What is ‘Public Duty’?


In Suo Moto vs. State of Gujarat and Ors. [High Court of Gujarat, WP (PIL) No. 42 of 2020], the Court issued directions to private clinics, hospitals and nursing homes to supplement health facilities available to non-COVID patients in order to enable the State to administer its public resources for the benefit of COVID patients.

The Court held that private bodies that seek to achieve a collective benefit for the public or a section of the public and have been accepted by such public as having the authority to do so, exercise public functions when they intervene or participate in social or economic affairs that affect public interest. As a result, they fall within the meaning of State as described under Article 12 of the Constitution.


A corporation, therefore, exercises public functions when it intervenes or participates in social or economic affairs ordinarily administered by the State. This decision pushes the boundary of the definition of public duty. The logical extension that has to apply is any private person who is working for public interest (substantially) is then under writ jurisdiction. Interesting questions of whether - not for profit entities, NGOs, private banks/financial intermediaries, systemically important companies such as those in defence, infrastructure, transport, telecom, energy and significant social media enterprises - will slowly start coming under the ambit of writ jurisdiction will need to be considered carefully.


In fact, in M/S Pearson Drums & Barrels Pvt.
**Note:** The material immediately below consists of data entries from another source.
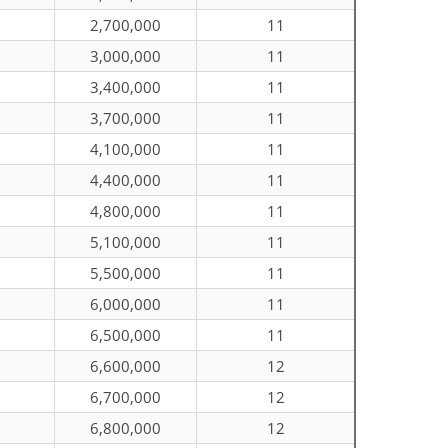
2,700,000
11
3,000,000
11
3,400,000
11
3,700,000
11
4,100,000
11
4,400,000
11
4,800,000
11
5,100,000
11
5,500,000
11
6,000,000
11
6,500,000
11
6,600,000
12
6,700,000
12
6,800,000
12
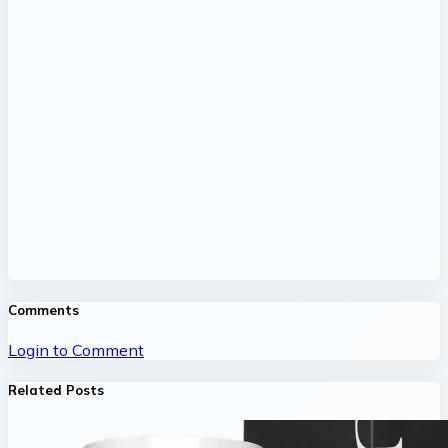
Comments
Login to Comment
Related Posts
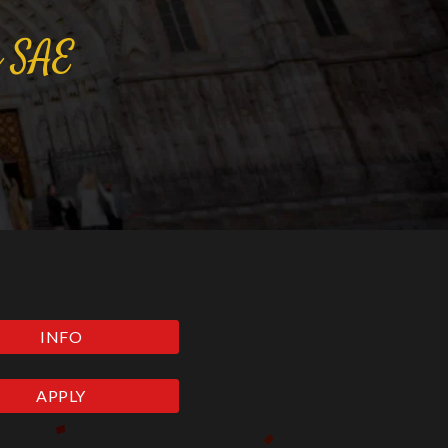
a
SAE
INFO
APPLY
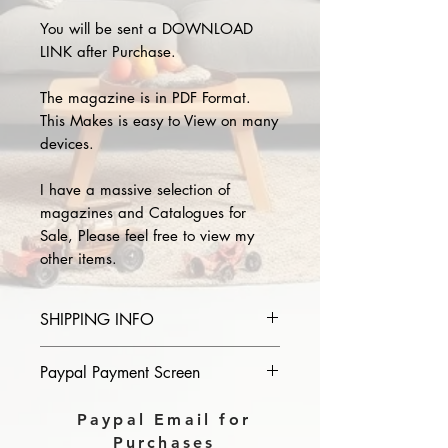
You will be sent a DOWNLOAD
LINK after Purchase.
The magazine is in PDF Format.
This Makes is easy to View on many
devices.
I have a massive selection of
magazines and Catalogues for
Sale, Please feel free to view my
other items.
SHIPPING INFO
Please provide the year and name
Paypal Payment Screen
of magazine you purchase in the
comments section on paypal, The
Please select sending to a friend or
Paypal Email for
Download link will then be sent to
family on the payment page of
Purchases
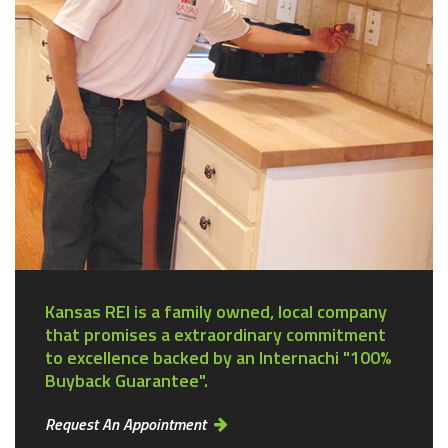
Kansas REI is a family owned, local company
that promises a extraordinary commitment
to excellence backed by an Internachi "100%
Buyback Guarantee".
Request An Appointment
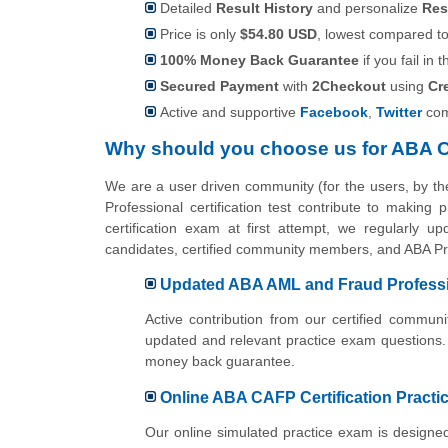
Detailed
Result History
and personalize
Res
Price is only
$54.80 USD
, lowest compared to 
100% Money Back Guarantee
if you fail in t
Secured Payment
with
2Checkout
using
Cr
Active and supportive
Facebook
,
Twitter
com
Why should you choose us for ABA 
We are a user driven community (for the users, by 
Professional certification test contribute to makin
certification exam at first attempt, we regularly u
candidates, certified community members, and ABA Pro
Updated ABA AML and Fraud Professio
Active contribution from our certified commu
updated and relevant practice exam questions.
money back guarantee.
Online ABA CAFP Certification Practic
Our online simulated practice exam is designe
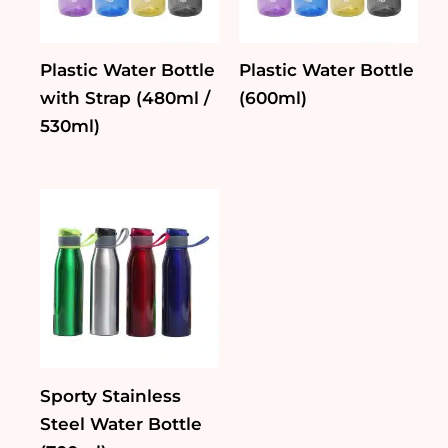
Plastic Water Bottle
Plastic Water Bottle
with Strap (480ml /
(600ml)
530ml)
Sporty Stainless
Steel Water Bottle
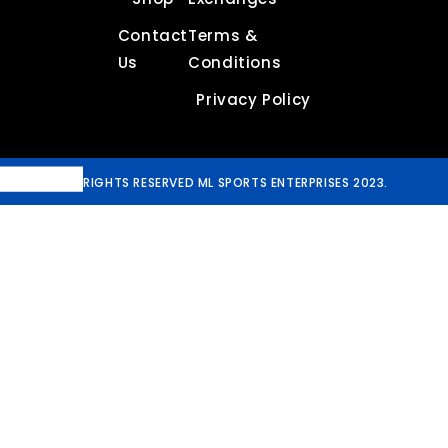
Contact
Terms &
Us
Conditions
Privacy Policy
ALL RIGHTS RESERVED ML SPORTS ENTERPRISES 2023.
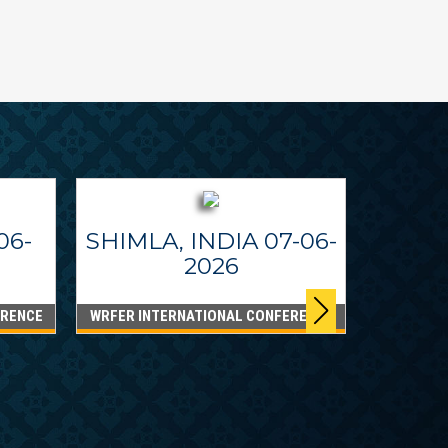
06-
SHIMLA, INDIA 07-06-
2026
ERENCE
WRFER INTERNATIONAL CONFERENCE
DUBA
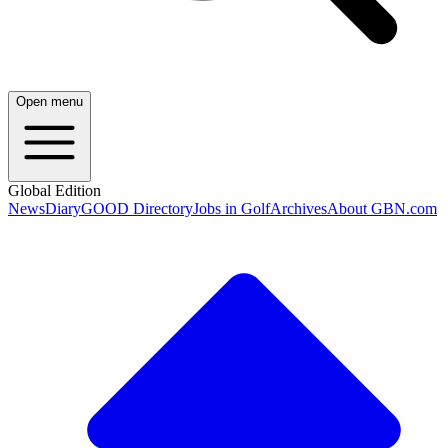
Open menu
Global Edition
News
Diary
GOOD Directory
Jobs in Golf
Archives
About GBN.com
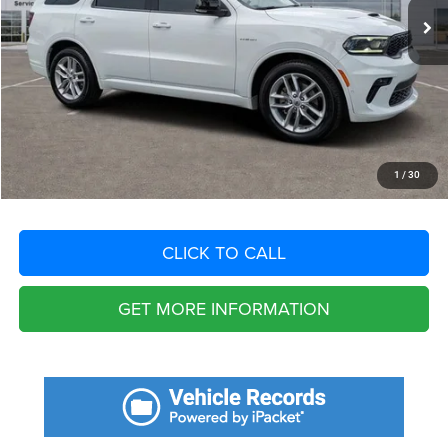
Savings
$8,660
Fort Myers Deal:
$34,240
Dealer Fee:
+$1,198
Filing Fee:
+$549
Total Purchase Price:
$35,987
START YOUR DEAL
1
/
30
CLICK TO CALL
GET MORE INFORMATION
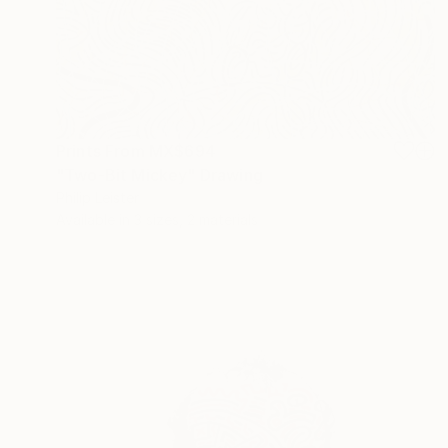
Prints From
MX$694
"Two-Bit Mickey" Drawing
Philip Leister
Available in
3 sizes, 2 materials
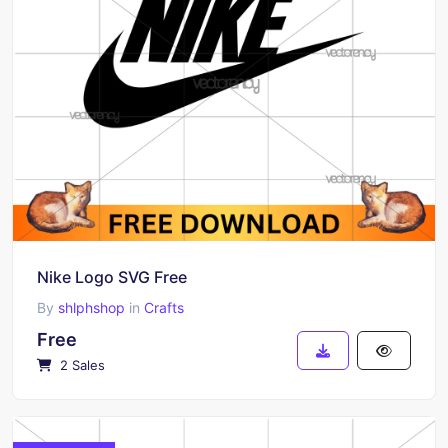
Nike Logo SVG Free
By
shlphshop
in
Crafts
Free
2 Sales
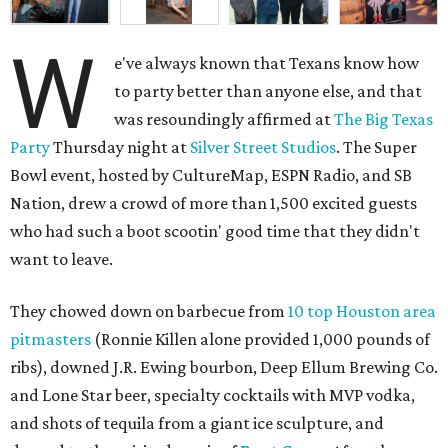
W
e've always known that Texans know how
to party better than anyone else, and that
was resoundingly affirmed at
The Big Texas
Party
Thursday night at
Silver Street Studios
. The Super
Bowl event, hosted by CultureMap, ESPN Radio, and SB
Nation, drew a crowd of more than 1,500 excited guests
who had such a boot scootin' good time that they didn't
want to leave.
They chowed down on barbecue from
10 top Houston area
pitmasters
(Ronnie Killen alone provided 1,000 pounds of
ribs), downed J.R. Ewing bourbon, Deep Ellum Brewing Co.
and Lone Star beer, specialty cocktails with MVP vodka,
and shots of tequila from a giant ice sculpture, and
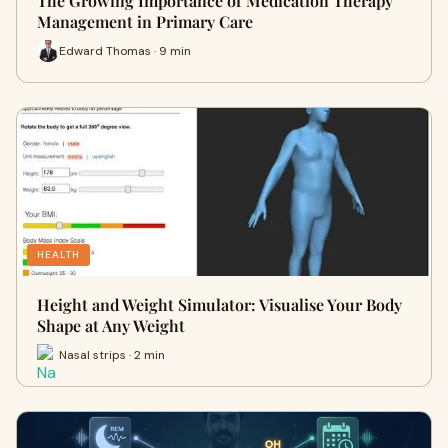
The Growing Importance of Medication Therapy
Management in Primary Care
Edward Thomas · 9 min
HEALTH
Height and Weight Simulator: Visualise Your Body
Shape at Any Weight
Nasal strips · 2 min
Ltd. v The General Manager, Consumer Education & Protection Cell of Reserve Bank of India and Ors. [WPA No. 21710 of 2017], the Calcutta High Court found that private banks fundamentally perform public duties and may hence be called State actors.
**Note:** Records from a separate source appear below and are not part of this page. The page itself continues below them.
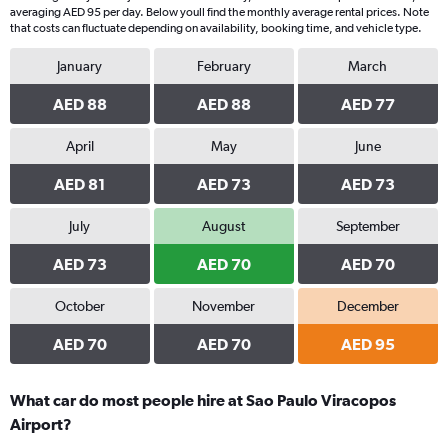
averaging AED 95 per day. Below youll find the monthly average rental prices. Note
that costs can fluctuate depending on availability, booking time, and vehicle type.
January
February
March
AED 88
AED 88
AED 77
April
May
June
AED 81
AED 73
AED 73
July
August
September
AED 73
AED 70
AED 70
October
November
December
AED 70
AED 70
AED 95
What car do most people hire at Sao Paulo Viracopos
Airport?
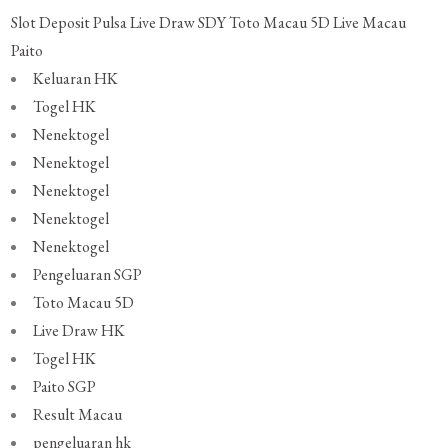
Slot Deposit Pulsa
Live Draw SDY
Toto Macau 5D
Live Macau
Paito
Keluaran HK
Togel HK
Nenektogel
Nenektogel
Nenektogel
Nenektogel
Nenektogel
Pengeluaran SGP
Toto Macau 5D
Live Draw HK
Togel HK
Paito SGP
Result Macau
pengeluaran hk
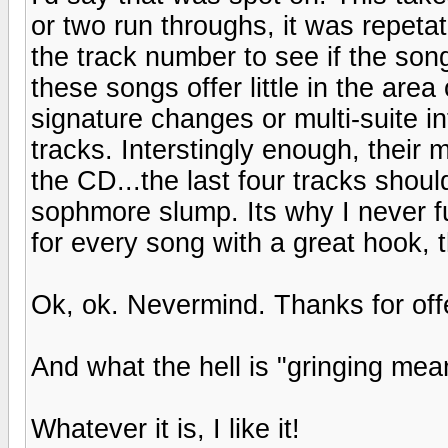
or two run throughs, it was repeta
the track number to see if the son
these songs offer little in the are
signature changes or multi-suite in
tracks. Interstingly enough, their 
the CD...the last four tracks shoul
sophmore slump. Its why I never f
for every song with a great hook, 
Ok, ok. Nevermind. Thanks for offe
And what the hell is "gringing mea
Whatever it is, I like it!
Given the growing expectations that private corporations will fulfil their larger ESG obligations to the society, it is not completely out of sync to consider whether such obligations (and failure to meet them) combined with the enlarged definition of public duty will bolster the expansive reach of writs in the future in India.
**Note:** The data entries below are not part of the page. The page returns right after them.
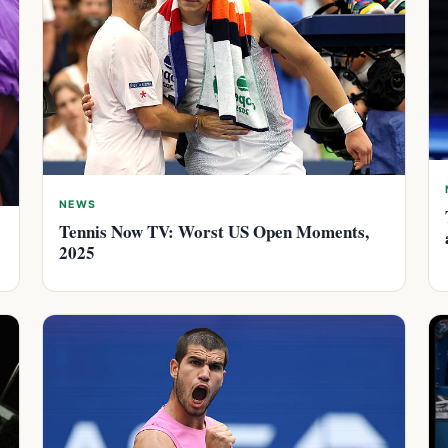
NEWS
Tennis Now TV: Worst US Open Moments,
2025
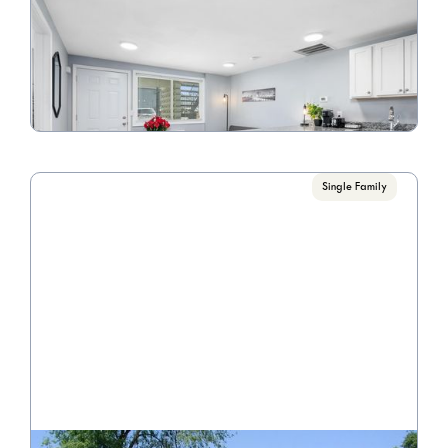
Riverview Apartments
Call for pricing

1 Bedrooms
VIEW PROPERTY
Single Family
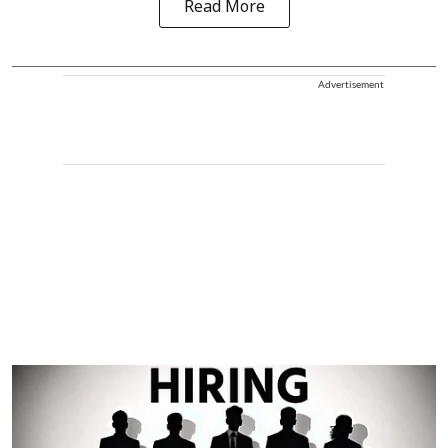
Read More
Advertisement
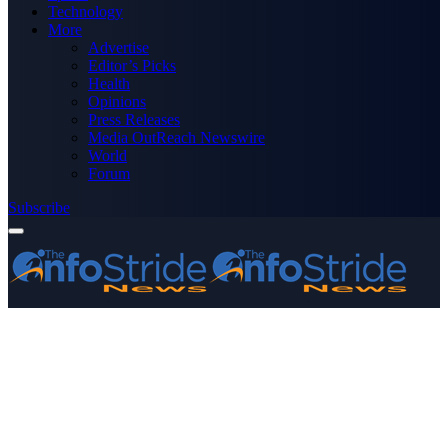
Technology
More
Advertise
Editor’s Picks
Health
Opinions
Press Releases
Media OutReach Newswire
World
Forum
Subscribe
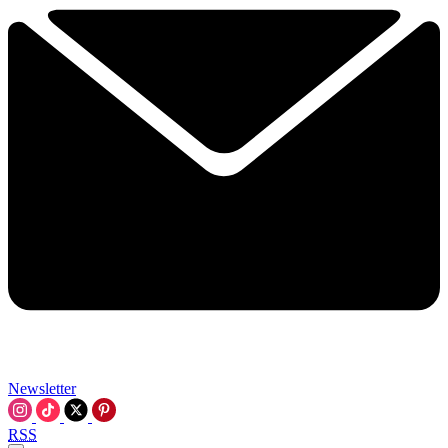
Newsletter
RSS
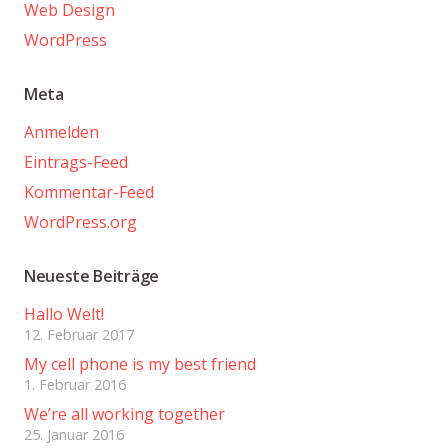
Web Design
WordPress
Meta
Anmelden
Eintrags-Feed
Kommentar-Feed
WordPress.org
Neueste Beiträge
Hallo Welt!
12. Februar 2017
My cell phone is my best friend
1. Februar 2016
We’re all working together
25. Januar 2016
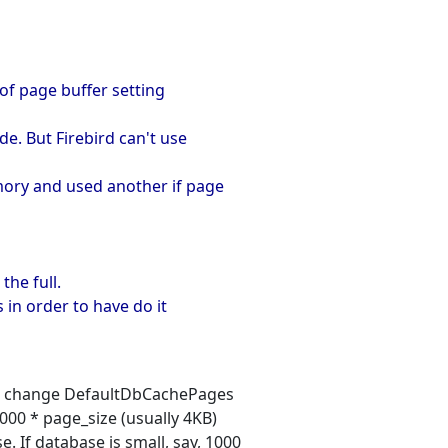
 of page buffer setting
e. But Firebird can't use
mory and used another if page
the full.
 in order to have do it
 you change DefaultDbCachePages
0000 * page_size (usually 4KB)
 If database is small, say, 1000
This conclusion is supported by the decision of the Supreme Court in Binny Ltd. and Ors. v V. Sadasivan and Ors., [2005 SCC (LS) 881], wherein the Court examined the applicability of the writ of mandamus and asserted that the scope of mandamus is determined by the nature of the duty to be enforced, rather than the identity of the authority against whom it is sought. A public law remedy can be enforce If the private body is discharging a public function and any right in connection with the public duty imposed on such body is violated. The duty cast on the public body may be either statutory or otherwise; the source of such power is immaterial. This has been used to the benefit of private contracting parties, when challenging decisions (especially in government procurement or infrastructure/energy projects etc.) by quasi-state actors or private corporations with delegated public duty.


What is the impact?


With these new judicial precedents, some of our clients, especially in the defence, aerospace, transport, energy, social media and other systemically important sectors have to carefully analyse their roles and keep a close watch on how courts are interpreting their functions. In addition to the sectoral regulators who are the first line of check to ensure that corporations balance societal needs in their business, courts seem to be taking an approach that increasingly links the services/products being provided to public good with consequent oversight using writs – and this is independent of the ESG requirements that are also growing.


As the Indian economy pivots towards disinvestment, to bridge the fiscal burden, create employment, and foster investment, courts may take the view that consumers bear the risk of abuse by private players. The judiciary’s initiative to foster, and to some extent, impose statutory duties and constitutional limitations over companies that perform socio-economic functions of the welfare State, safeguard the interests and rights of people contracting with such companies is a balancing act, which will need to be closely followed to see the extent to which the boundaries will be pushed.